Stored data:
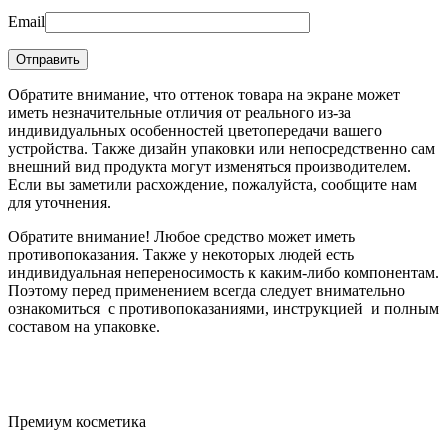
Email
Обратите внимание, что оттенок товара на экране может
иметь незначительные отличия от реального из-за
индивидуальных особенностей цветопередачи вашего
устройства. Также дизайн упаковки или непосредственно сам
внешний вид продукта могут изменяться производителем.
Если вы заметили расхождение, пожалуйста, сообщите нам
для уточнения.
Обратите внимание! Любое средство может иметь
противопоказания. Также у некоторых людей есть
индивидуальная непереносимость к каким-либо компонентам.
Поэтому перед применением всегда следует внимательно
ознакомиться с противопоказаниями, инструкцией и полным
составом на упаковке.
Премиум косметика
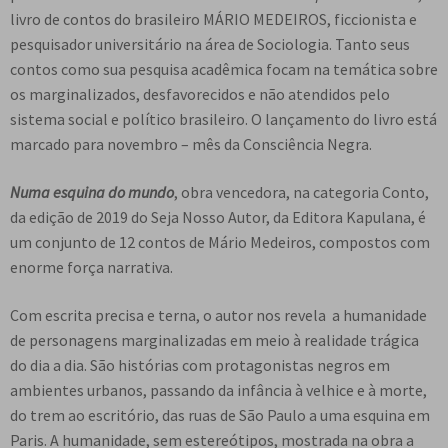
e
livro de contos do brasileiro MÁRIO MEDEIROS, ficcionista e
n
pesquisador universitário na área de Sociologia. Tanto seus
t
contos como sua pesquisa acadêmica focam na temática sobre
e
os marginalizados, desfavorecidos e não atendidos pelo
sistema social e político brasileiro. O lançamento do livro está
marcado para novembro – mês da Consciência Negra.
Numa esquina do mundo
, obra vencedora, na categoria Conto,
da edição de 2019 do Seja Nosso Autor, da Editora Kapulana, é
um conjunto de 12 contos de Mário Medeiros, compostos com
enorme força narrativa.
Com escrita precisa e terna, o autor nos revela a humanidade
de personagens marginalizadas em meio à realidade trágica
do dia a dia. São histórias com protagonistas negros em
ambientes urbanos, passando da infância à velhice e à morte,
do trem ao escritório, das ruas de São Paulo a uma esquina em
Paris. A humanidade, sem estereótipos, mostrada na obra a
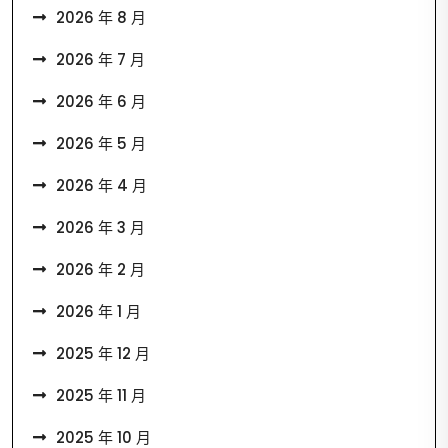
2026 年 8 月
2026 年 7 月
2026 年 6 月
2026 年 5 月
2026 年 4 月
2026 年 3 月
2026 年 2 月
2026 年 1 月
2025 年 12 月
2025 年 11 月
2025 年 10 月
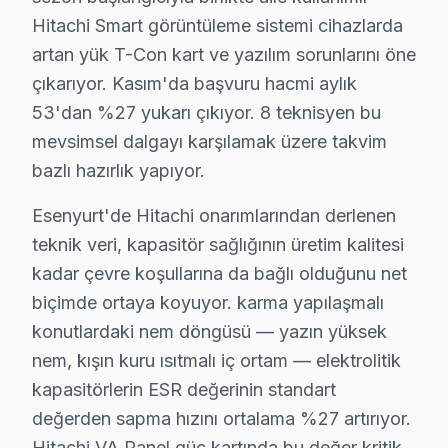
· 2010'dan günümüze tüm Hitachi modelleri
Hitachi Smart görüntüleme sistemi cihazlarda
artan yük T-Con kart ve yazılım sorunlarını öne
Esenyurt Servis İstatistikleri
çıkarıyor. Kasım'da başvuru hacmi aylık
· Esenyurt'de
450+
Hitachi TV tamiri
53'dan %27 yukarı çıkıyor. 8 teknisyen bu
· Müşteri memnuniyeti
%96
· Ortalama tamir süresi:
1–2 iş günü
mevsimsel dalgayı karşılamak üzere takvim
· Tüm işlemler
2 yıl garantili
bazlı hazırlık yapıyor.
Esenyurt'de Hitachi onarımlarından derlenen
teknik veri, kapasitör sağlığının üretim kalitesi
Bu sayfayla ilgili hizmet sayfaları:
kadar çevre koşullarına da bağlı olduğunu net
↑ Hitachi Servis Ana Sayfası
biçimde ortaya koyuyor. karma yapılaşmalı
↑ Esenyurt TV Servis Merkezi
konutlardaki nem döngüsü — yazın yüksek
nem, kışın kuru ısıtmalı iç ortam — elektrolitik
kapasitörlerin ESR değerinin standart
değerden sapma hızını ortalama %27 artırıyor.
Esenyurt Yakın İlçelerde Hitachi Servisi
Hitachi VA Panel güç kartında bu değer kritik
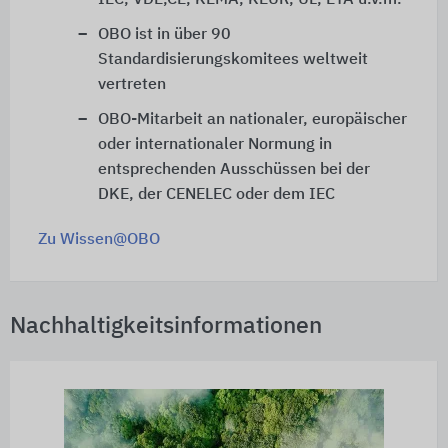
IEC, VDE,CE, KEMA, KEUR, UL, ETA u.v.m.
OBO ist in über 90
Standardisierungskomitees weltweit
vertreten
OBO-Mitarbeit an nationaler, europäischer
oder internationaler Normung in
entsprechenden Ausschüssen bei der
DKE, der CENELEC oder dem IEC
Zu Wissen@OBO
Nachhaltigkeitsinformationen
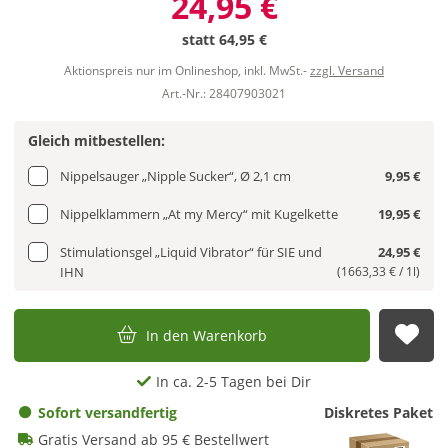
24,95 €
statt
64,95 €
Aktionspreis nur im Onlineshop, inkl. MwSt.-
zzgl. Versand
Art.-Nr.: 28407903021
Gleich mitbestellen:
Nippelsauger „Nipple Sucker“, Ø 2,1 cm
9,95 €
Nippelklammern „At my Mercy“ mit Kugelkette
19,95 €
Stimulationsgel „Liquid Vibrator“ für SIE und
24,95 €
IHN
(1663,33 € / 1l)
In den Warenkorb
Auf
In ca. 2-5 Tagen bei Dir
Sofort versandfertig
Diskretes Paket
Gratis Versand ab 95 € Bestellwert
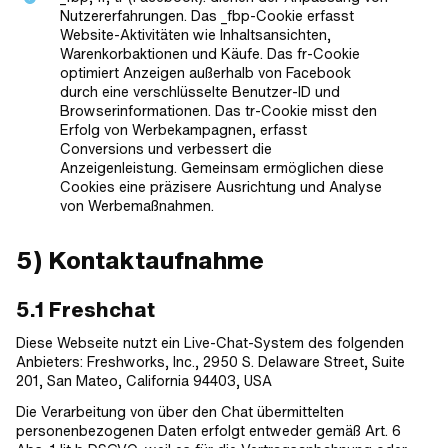
Nutzererfahrungen. Das _fbp-Cookie erfasst
Website-Aktivitäten wie Inhaltsansichten,
Warenkorbaktionen und Käufe. Das fr-Cookie
optimiert Anzeigen außerhalb von Facebook
durch eine verschlüsselte Benutzer-ID und
Browserinformationen. Das tr-Cookie misst den
Erfolg von Werbekampagnen, erfasst
Conversions und verbessert die
Anzeigenleistung. Gemeinsam ermöglichen diese
Cookies eine präzisere Ausrichtung und Analyse
von Werbemaßnahmen.
5) Kontaktaufnahme
5.1 Freshchat
Diese Webseite nutzt ein Live-Chat-System des folgenden
Anbieters: Freshworks, Inc., 2950 S. Delaware Street, Suite
201, San Mateo, California 94403, USA
Die Verarbeitung von über den Chat übermittelten
personenbezogenen Daten erfolgt entweder gemäß Art. 6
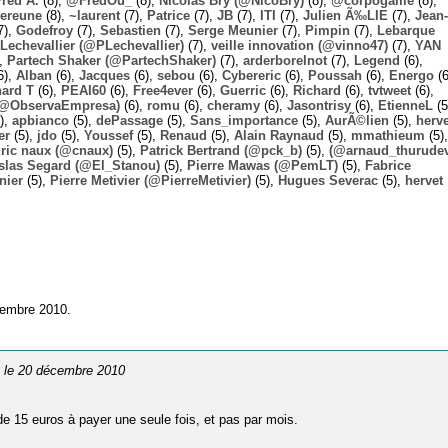
Fred A.
(8),
@FredOu_
(8),
Nicolas Bry (@NicoBry)
(8),
@corpogame
(8),
ereune
(8),
~laurent
(7),
Patrice
(7),
JB
(7),
ITI
(7),
Julien Ã‰LIE
(7),
Jean-
7),
Godefroy
(7),
Sebastien
(7),
Serge Meunier
(7),
Pimpin
(7),
Lebarque
Lechevallier (@PLechevallier)
(7),
veille innovation (@vinno47)
(7),
YAN
),
Partech Shaker (@PartechShaker)
(7),
arderborelnot
(7),
Legend
(6),
6),
Alban
(6),
Jacques
(6),
sebou
(6),
Cybereric
(6),
Poussah
(6),
Energo
(6
hard T
(6),
PEAI60
(6),
Free4ever
(6),
Guerric
(6),
Richard
(6),
tvtweet
(6),
 (@ObservaEmpresa)
(6),
romu
(6),
cheramy
(6),
Jasontrisy
(6),
EtienneL
(5
),
apbianco
(5),
dePassage
(5),
Sans_importance
(5),
AurÃ©lien
(5),
herv
er
(5),
jdo
(5),
Youssef
(5),
Renaud
(5),
Alain Raynaud
(5),
mmathieum
(5),
ric naux (@cnaux)
(5),
Patrick Bertrand (@pck_b)
(5),
(@arnaud_thurudev
slas Segard (@El_Stanou)
(5),
Pierre Mawas (@PemLT)
(5),
Fabrice
nier
(5),
Pierre Metivier (@PierreMetivier)
(5),
Hugues Severac
(5),
hervet
cembre 2010.
, le 20 décembre 2010
e 15 euros à payer une seule fois, et pas par mois.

**ACTION ITEM**: This task calls for an exact copy of the data above, without pictures.

**EXERCISE RESPONSE**:
Email
Обратите внимание, что оттенок товара на экране может
иметь незначительные отличия от реального из-за
индивидуальных особенностей цветопередачи вашего
устройства. Также дизайн упаковки или непосредственно сам
внешний вид продукта могут изменяться производителем.
Если вы заметили расхождение, пожалуйста, сообщите нам
для уточнения.
Обратите внимание! Любое средство может иметь
противопоказания. Также у некоторых людей есть
индивидуальная непереносимость к каким-либо компонентам.
Поэтому перед применением всегда следует внимательно
ознакомиться с противопоказаниями, инструкцией и полным
составом на упаковке.
Премиум косметика
e
livro de contos do brasileiro MÁRIO MEDEIROS, ficcionista e
n
pesquisador universitário na área de Sociologia. Tanto seus
t
contos como sua pesquisa acadêmica focam na temática sobre
e
os marginalizados, desfavorecidos e não atendidos pelo
sistema social e político brasileiro. O lançamento do livro está
marcado para novembro – mês da Consciência Negra.
Numa esquina do mundo
, obra vencedora, na categoria Conto,
da edição de 2019 do Seja Nosso Autor, da Editora Kapulana, é
um conjunto de 12 contos de Mário Medeiros, compostos com
enorme força narrativa.
Com escrita precisa e terna, o autor nos revela a humanidade
de personagens marginalizadas em meio à realidade trágica
do dia a dia. São histórias com protagonistas negros em
ambientes urbanos, passando da infância à velhice e à morte,
do trem ao escritório, das ruas de São Paulo a uma esquina em
Paris. A humanidade, sem estereótipos, mostrada na obra a
2026 年 8 月
2026 年 7 月
2026 年 6 月
2026 年 5 月
2026 年 4 月
2026 年 3 月
2026 年 2 月
2026 年 1 月
2025 年 12 月
2025 年 11 月
2025 年 10 月
· 2010'dan günümüze tüm Hitachi modelleri
Hitachi Smart görüntüleme sistemi cihazlarda
artan yük T-Con kart ve yazılım sorunlarını öne
Esenyurt Servis İstatistikleri
çıkarıyor. Kasım'da başvuru hacmi aylık
· Esenyurt'de
450+
Hitachi TV tamiri
53'dan %27 yukarı çıkıyor. 8 teknisyen bu
· Müşteri memnuniyeti
%96
· Ortalama tamir süresi:
1–2 iş günü
mevsimsel dalgayı karşılamak üzere takvim
· Tüm işlemler
2 yıl garantili
bazlı hazırlık yapıyor.
Esenyurt'de Hitachi onarımlarından derlenen
teknik veri, kapasitör sağlığının üretim kalitesi
Bu sayfayla ilgili hizmet sayfaları:
kadar çevre koşullarına da bağlı olduğunu net
↑ Hitachi Servis Ana Sayfası
biçimde ortaya koyuyor. karma yapılaşmalı
↑ Esenyurt TV Servis Merkezi
konutlardaki nem döngüsü — yazın yüksek
nem, kışın kuru ısıtmalı iç ortam — elektrolitik
kapasitörlerin ESR değerinin standart
değerden sapma hızını ortalama %27 artırıyor.
Esenyurt Yakın İlçelerde Hitachi Servisi
Hitachi VA Panel güç kartında bu değer kritik
IEC, VDE,CE, KEMA, KEUR, UL, ETA u.v.m.
OBO ist in über 90
Standardisierungskomitees weltweit
vertreten
OBO-Mitarbeit an nationaler, europäischer
oder internationaler Normung in
entsprechenden Ausschüssen bei der
DKE, der CENELEC oder dem IEC
Zu Wissen@OBO
Nachhaltigkeitsinformationen
24,95 €
statt
64,95 €
Aktionspreis nur im Onlineshop, inkl. MwSt.-
zzgl. Versand
Art.-Nr.: 28407903021
Gleich mitbestellen:
Nippelsauger „Nipple Sucker“, Ø 2,1 cm
9,95 €
Nippelklammern „At my Mercy“ mit Kugelkette
19,95 €
Stimulationsgel „Liquid Vibrator“ für SIE und
24,95 €
IHN
(1663,33 € / 1l)
In den Warenkorb
Auf
In ca. 2-5 Tagen bei Dir
Sofort versandfertig
Diskretes Paket
Gratis Versand ab 95 € Bestellwert
Nutzererfahrungen. Das _fbp-Cookie erfasst
Website-Aktivitäten wie Inhaltsansichten,
Warenkorbaktionen und Käufe. Das fr-Cookie
optimiert Anzeigen außerhalb von Facebook
durch eine verschlüsselte Benutzer-ID und
Browserinformationen. Das tr-Cookie misst den
Erfolg von Werbekampagnen, erfasst
Conversions und verbessert die
Anzeigenleistung. Gemeinsam ermöglichen diese
Cookies eine präzisere Ausrichtung und Analyse
von Werbemaßnahmen.
5) Kontaktaufnahme
5.1 Freshchat
Diese Webseite nutzt ein Live-Chat-System des folgenden
Anbieters: Freshworks, Inc., 2950 S. Delaware Street, Suite
201, San Mateo, California 94403, USA
Die Verarbeitung von über den Chat übermittelten
personenbezogenen Daten erfolgt entweder gemäß Art. 6
Fred A.
(8),
@FredOu_
(8),
Nicolas Bry (@NicoBry)
(8),
@corpogame
(8),
ereune
(8),
~laurent
(7),
Patrice
(7),
JB
(7),
ITI
(7),
Julien Ã‰LIE
(7),
Jean-
7),
Godefroy
(7),
Sebastien
(7),
Serge Meunier
(7),
Pimpin
(7),
Lebarque
Lechevallier (@PLechevallier)
(7),
veille innovation (@vinno47)
(7),
YAN
),
Partech Shaker (@PartechShaker)
(7),
arderborelnot
(7),
Legend
(6),
6),
Alban
(6),
Jacques
(6),
sebou
(6),
Cybereric
(6),
Poussah
(6),
Energo
(6
hard T
(6),
PEAI60
(6),
Free4ever
(6),
Guerric
(6),
Richard
(6),
tvtweet
(6),
 (@ObservaEmpresa)
(6),
romu
(6),
cheramy
(6),
Jasontrisy
(6),
EtienneL
(5
),
apbianco
(5),
dePassage
(5),
Sans_importance
(5),
AurÃ©lien
(5),
herv
er
(5),
jdo
(5),
Youssef
(5),
Renaud
(5),
Alain Raynaud
(5),
mmathieum
(5),
ric naux (@cnaux)
(5),
Patrick Bertrand (@pck_b)
(5),
(@arnaud_thurudev
slas Segard (@El_Stanou)
(5),
Pierre Mawas (@PemLT)
(5),
Fabrice
nier
(5),
Pierre Metivier (@PierreMetivier)
(5),
Hugues Severac
(5),
hervet
cembre 2010.
, le 20 décembre 2010
e 15 euros à payer une seule fois, et pas par mois.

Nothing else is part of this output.